Éloi Laurent interpelle les entreprises qui se soustraient à l’impôt, mise de base pour pouvoir prétendre jouer collectif, pour qu’elles renoncent au « bullshit » sur leur raison d’être ou la triple comptabilité. Il pourrait aussi les inviter à mieux se saisir des leviers en leur possession : R&D durable, investissement à impact, philanthropie, achats responsables, charte de la diversité… sans oublier la qualité de vie au travail et et la gouvernance interne.

L’auteur n’épargne pas non plus la puissance publique, les gouvernements, quelle que soit leur échelle d’intervention : selon lui, l’Europe est schizophrène, les États aveugles, les territoires en compétition stérile… Il rappelle néanmoins différents leviers de la puissance publique :

  • en termes de connaissances, se doter des bons indicateurs, pour réellement éclairer les décisions, celles des parlementaires pressés en particulier ;
  • en matière de budget de la nation, faire des choix de redistribution équitables et d’investissements durables (santé, éducation, énergie renouvelable…) ;
  • en matière de réglementation, faire appliquer la loi Évas Sas sur la prise en compte des nouveaux indicateurs de richesse dans la définition et l’évaluation des politiques proposées par le gouvernement, en termes sociaux, écologiques et économiques.


Et les associations dans tout ça ?


Éloi Laurent ne mentionne qu’à la marge l’action d’ONG Internationales, laissant dans l’ombre un pan significatif de la société civile française, le monde associatif, archipels d’un million et demi de collectifs à but non lucratif, animés par vingt-deux millions de bénévoles et deux millions de salariés.

Les acteurs associatifs ont pourtant des cartes maîtresses à jouer :

  • ils ont de l’expertise, riche de la contribution des personnes à qui ils s’adressent ;
  • ils sont créatifs – bon nombre de politiques publiques ont été modélisées sur le terrain associatif ;
  • ils sont nombreux et engagés – et cela progresse, parce qu’on en voit les effets bénéfiques pour les personnes et la planète, au quotidien et dans la durée.

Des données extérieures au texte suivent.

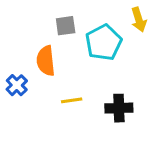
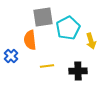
yellow arrow: (139, 20) -> (91, 41), moved
gray square: (66, 26) -> (43, 17), size x1.5

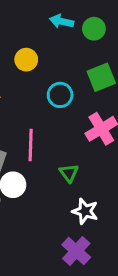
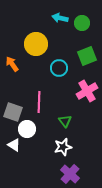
yellow circle: (26, 60) -> (36, 44), size x1.5
white star: (85, 211) -> (63, 147), moved, turned -30

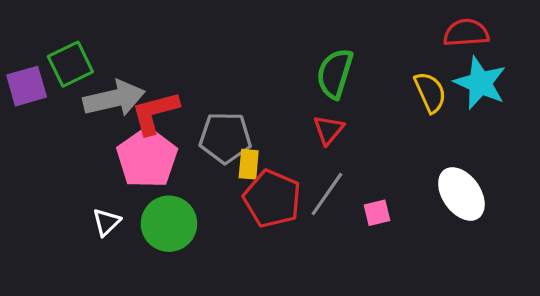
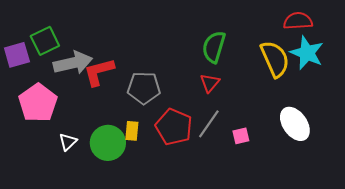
yellow semicircle: (430, 92) -> (275, 59), size x1.4
pink pentagon: (147, 158) -> (38, 103), moved
yellow rectangle: (249, 164) -> (132, 131), moved

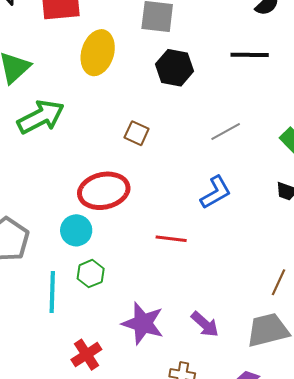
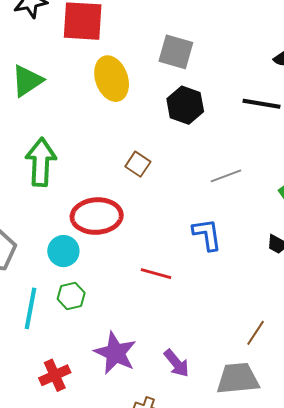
yellow ellipse: (98, 53) -> (112, 79), turned -45
green arrow: (41, 117) -> (41, 162), moved, turned -69
blue L-shape: (216, 192) -> (207, 235), turned -78

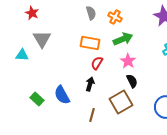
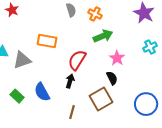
gray triangle: (42, 39) -> (22, 60), moved, turned 42
orange rectangle: (90, 43) -> (47, 41), moved
pink star: (128, 61) -> (117, 58), moved
red semicircle: (97, 63) -> (77, 60), size x1.5

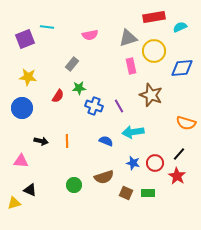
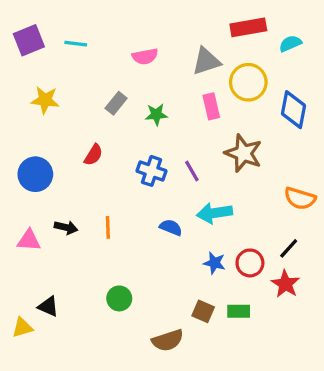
purple square: (25, 39) -> (29, 40), moved
blue diamond: (182, 68) -> (293, 110), turned -75
yellow star: (28, 77) -> (45, 100), moved
green star: (79, 88) -> (156, 115), moved
pink triangle: (21, 161) -> (29, 240), moved
brown semicircle: (104, 177) -> (168, 340), moved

Leur talon d’Achille ? Des conditions structurellement insatisfaisantes pour travailler ensemble à amplifier leur impact, en mettant en cohérence leurs actions – en misant sur la coopération plutôt qu’en jouant le jeu de la compétition.

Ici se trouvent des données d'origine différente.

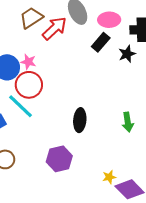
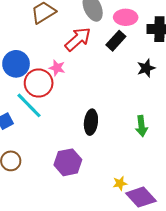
red arrow: (54, 28) -> (78, 39), moved
black star: (127, 54) -> (146, 68), moved
pink star: (28, 62) -> (57, 68), moved

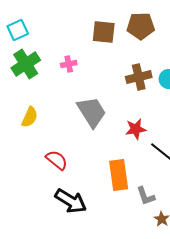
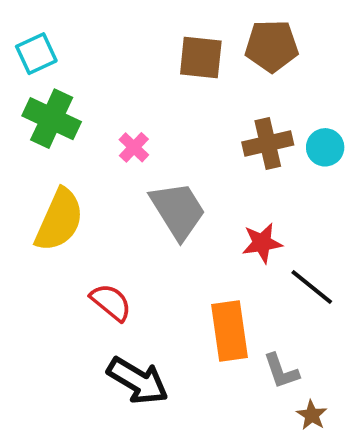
green cross: (26, 64) -> (52, 119), turned -32
pink cross: (69, 64) -> (134, 147), moved, turned -35
yellow semicircle: (30, 117) -> (59, 220), size x1.6

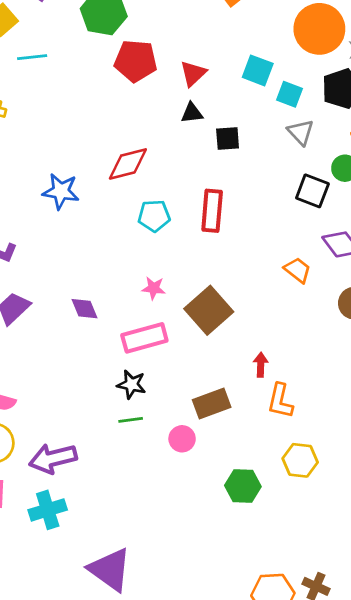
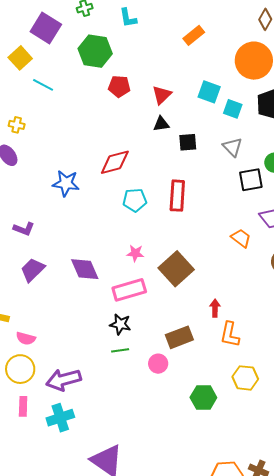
cyan line: (32, 57) -> (43, 85), turned 35
red pentagon: (136, 61) -> (119, 86), size x0.7
gray triangle: (301, 132) -> (233, 147), moved
black square: (312, 191) -> (251, 180), turned -30
purple diamond: (84, 309) -> (85, 269), size x1.4

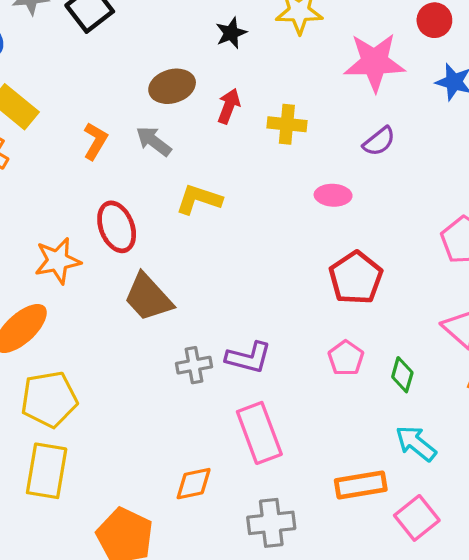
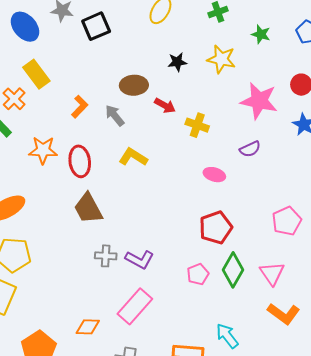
red arrow: (229, 106) -> (165, 106), turned 85
orange star: (58, 261) -> (43, 150), moved
green diamond: (402, 375) -> (233, 270), moved, size x1.6
pink rectangle: (259, 433) -> (135, 306), turned 48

Il n’en reste pas moins que leur contribution au bien-être des personnes et de la planète est – faut-il vraiment le démontrer ? – essentielle. Sans oublier l’une de leurs « spécificités méritoires », comme disait François Bloch-Laîné : les associations veillent sur la démocratie. Garde-phare, lanceur d’alerte, agitateurs et contre-pieds politique, elles opposent aux menaces de rétrécissement des espaces de liberté un optimisme stratégique, où les trajectoires individuelles et l’action collective se conjuguent pour le meilleur.
 


Éloi Laurent, Sortir de la croissance. Mode d'emploi, paru en octobre 2019 aux éditions Les Liens qui libèrent, 205 pages.